During the Maastrichtian age, much of Europe was fragmented into islands, and a number of the bizarre morphologies of Balaur are thought to be a result of Island syndrome. This describes the differences in the morphology, ecology, physiology and behaviour of island species like Balaur compared to their continental counterparts as a result of the different selection pressures that act on island species. One common effect is Foster's rule which describes how small mainland species become larger and large mainland species become smaller. This is seen in other taxa from Hațeg Island including the pterosaur Hatzegopteryx which exhibited island gigantism and the titanosaur Magyarosaurus dacus which exhibited island dwarfism.

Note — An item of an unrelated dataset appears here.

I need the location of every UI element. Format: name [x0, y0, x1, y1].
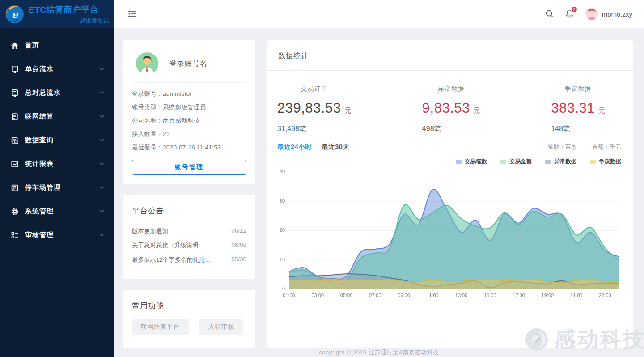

However, Balaur appears to have had comparable body size to other basal avialans and closely related dromaeosaurid dinosaurs. Balaur appears to have exhibited other features of island syndrome, most notably a reduced capacity for flight compared to other basal avialans. This reduction in flight capacity is also seen in extant island birds including the ratites and insular barn owls as well as the extinct moa of New Zealand and the extinct dodo of Mauritius.

In addition to island syndrome, species isolated on islands are also affected by genetic drift and the founder effect to a greater degree due to the small effective population size. This can magnify the effects of mutations which may otherwise be diluted in a larger population and may have given rise to some of the neomorphisms seen in Balaur like the retractable claw on its first toe.

In 2010, the increased robustness of Balaur was compared to parallel changes seen in isolated herbivorous mammals. In 2013, it was claimed that Balaur was the only predatory vertebrate known to have become more robust after invading an island niche and it was suggested that its broad feet had evolved to improve postural stability. The 2015 interpretation of Balaur as an omnivorous member of the Avialae, suggested it was the descendant of a flying species that had developed a larger size similar to the development in several other island herbivores. This would then be a rare instance of secondary flightlessness in a paravian to resemble a dromaeosaurid, as predicted by Gregory S. Paul.